Are you afraid of spider… monkeys?
While dangling over 30 meters in the air installing a Sloth Crossing, Team Sloth’s Tamara had a very close encounter with a troop of angry spider monkeys. Thankfully she managed to make a quick descent from the canopy using the safety ropes – you can never say it’s boring working for Team Sloth! You can read the full story here.
This massive slingshot is crucial for installing wildlife bridges as it helps us to launch the ropes high in the trees. For Team Sloth’s trip to Tortuguero this month it was the most important item on the packing list… but of course it was the only item we forgot! Thankfully, our creative team managed to build those bridges anyway!
Stuck in the mud
Working in the jungle is never easy, which is why we need to use all-terrain vehicles. Unfortunately, the slippery jungle mud and heavy rain proved too much for the SloCo 4×4 this month and we spent a lot of time stuck in the mud (of course this happened at the most inconvenient time possible while all the sloth action was unfolding)!
A tetanus shot needed!
Tracking Urban Sloths might sound easy, but we quickly discovered that is not the case.

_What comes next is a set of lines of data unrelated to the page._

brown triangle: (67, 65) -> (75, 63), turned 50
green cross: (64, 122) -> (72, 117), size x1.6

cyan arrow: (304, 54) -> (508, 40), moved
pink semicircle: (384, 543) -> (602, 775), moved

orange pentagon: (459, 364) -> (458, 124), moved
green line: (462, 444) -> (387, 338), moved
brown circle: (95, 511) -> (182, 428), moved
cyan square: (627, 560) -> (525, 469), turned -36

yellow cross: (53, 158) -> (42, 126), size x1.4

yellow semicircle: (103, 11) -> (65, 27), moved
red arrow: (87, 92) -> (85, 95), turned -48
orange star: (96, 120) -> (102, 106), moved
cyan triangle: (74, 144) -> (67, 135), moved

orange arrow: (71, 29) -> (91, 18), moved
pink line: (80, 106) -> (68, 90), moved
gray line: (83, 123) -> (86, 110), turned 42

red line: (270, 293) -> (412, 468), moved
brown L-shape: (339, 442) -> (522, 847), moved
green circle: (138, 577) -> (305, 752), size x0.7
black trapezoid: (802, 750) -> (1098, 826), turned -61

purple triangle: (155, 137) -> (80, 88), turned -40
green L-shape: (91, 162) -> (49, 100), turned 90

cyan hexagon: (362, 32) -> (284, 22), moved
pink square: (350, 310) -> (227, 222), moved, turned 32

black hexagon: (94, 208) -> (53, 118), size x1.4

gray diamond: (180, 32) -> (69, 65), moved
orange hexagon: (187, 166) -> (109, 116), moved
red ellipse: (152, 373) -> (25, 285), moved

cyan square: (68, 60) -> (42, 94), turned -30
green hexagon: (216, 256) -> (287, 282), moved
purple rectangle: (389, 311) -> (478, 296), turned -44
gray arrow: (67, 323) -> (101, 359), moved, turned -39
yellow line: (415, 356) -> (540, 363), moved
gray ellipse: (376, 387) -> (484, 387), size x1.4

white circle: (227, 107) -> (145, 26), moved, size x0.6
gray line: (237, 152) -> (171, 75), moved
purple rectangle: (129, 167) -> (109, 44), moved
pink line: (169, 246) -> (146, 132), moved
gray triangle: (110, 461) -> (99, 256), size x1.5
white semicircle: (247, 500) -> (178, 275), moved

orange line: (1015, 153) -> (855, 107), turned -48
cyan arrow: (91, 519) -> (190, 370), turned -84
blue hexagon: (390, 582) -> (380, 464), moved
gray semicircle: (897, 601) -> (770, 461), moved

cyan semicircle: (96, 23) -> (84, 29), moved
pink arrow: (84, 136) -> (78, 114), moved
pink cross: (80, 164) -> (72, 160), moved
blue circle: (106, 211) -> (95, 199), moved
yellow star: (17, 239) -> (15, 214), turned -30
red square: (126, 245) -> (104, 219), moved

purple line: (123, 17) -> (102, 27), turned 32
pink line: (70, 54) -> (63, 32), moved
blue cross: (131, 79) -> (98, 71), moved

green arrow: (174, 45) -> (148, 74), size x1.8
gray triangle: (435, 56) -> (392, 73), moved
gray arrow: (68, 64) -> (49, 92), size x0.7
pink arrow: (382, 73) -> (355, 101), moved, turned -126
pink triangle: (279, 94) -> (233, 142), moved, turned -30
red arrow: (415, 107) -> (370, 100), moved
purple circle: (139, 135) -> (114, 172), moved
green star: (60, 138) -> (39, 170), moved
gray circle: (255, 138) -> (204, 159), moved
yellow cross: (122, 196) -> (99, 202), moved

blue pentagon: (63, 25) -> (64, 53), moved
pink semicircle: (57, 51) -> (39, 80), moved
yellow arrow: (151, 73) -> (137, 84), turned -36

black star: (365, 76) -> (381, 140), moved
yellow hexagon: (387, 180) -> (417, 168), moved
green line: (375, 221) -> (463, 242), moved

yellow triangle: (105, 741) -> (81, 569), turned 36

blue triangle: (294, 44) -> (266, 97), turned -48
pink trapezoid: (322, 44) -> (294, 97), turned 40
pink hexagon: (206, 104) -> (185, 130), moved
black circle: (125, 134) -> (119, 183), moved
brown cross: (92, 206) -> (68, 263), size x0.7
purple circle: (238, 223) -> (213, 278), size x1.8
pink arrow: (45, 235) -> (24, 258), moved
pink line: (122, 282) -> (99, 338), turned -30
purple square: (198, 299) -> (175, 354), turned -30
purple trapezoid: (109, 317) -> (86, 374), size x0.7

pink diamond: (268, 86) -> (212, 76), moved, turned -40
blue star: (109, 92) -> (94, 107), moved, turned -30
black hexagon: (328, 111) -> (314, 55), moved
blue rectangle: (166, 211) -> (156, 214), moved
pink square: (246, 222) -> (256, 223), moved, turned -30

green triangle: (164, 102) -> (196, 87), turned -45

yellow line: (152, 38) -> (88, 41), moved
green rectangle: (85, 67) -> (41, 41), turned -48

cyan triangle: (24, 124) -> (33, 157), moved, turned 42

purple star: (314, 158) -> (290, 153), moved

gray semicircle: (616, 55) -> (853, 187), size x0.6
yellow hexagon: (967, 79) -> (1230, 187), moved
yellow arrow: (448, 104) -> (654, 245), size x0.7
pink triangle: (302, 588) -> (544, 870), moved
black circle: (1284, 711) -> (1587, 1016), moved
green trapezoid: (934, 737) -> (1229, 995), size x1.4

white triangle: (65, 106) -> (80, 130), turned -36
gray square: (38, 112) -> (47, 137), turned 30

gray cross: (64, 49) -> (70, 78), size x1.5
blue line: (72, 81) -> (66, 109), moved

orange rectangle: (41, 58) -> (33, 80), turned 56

One of our new sloths has made the questionable decision to live in trees surrounded by a stinking swamp and a rusty barbed wire fence. While trying to reach her, I got myself tangled in the fence and needed to get an emergency tetanus shot!
I hope you enjoyed reading about our highs (and lows) this month. While June undoubtedly started off on a bad note, we certainly ended on a positive and we are determined to continue moving forwards and doing everything in our power to make a difference.
We couldn’t do it without you – so thank you for your ongoing support. We will be back with more updates soon, but for now, I hope you have a wonderful weekend!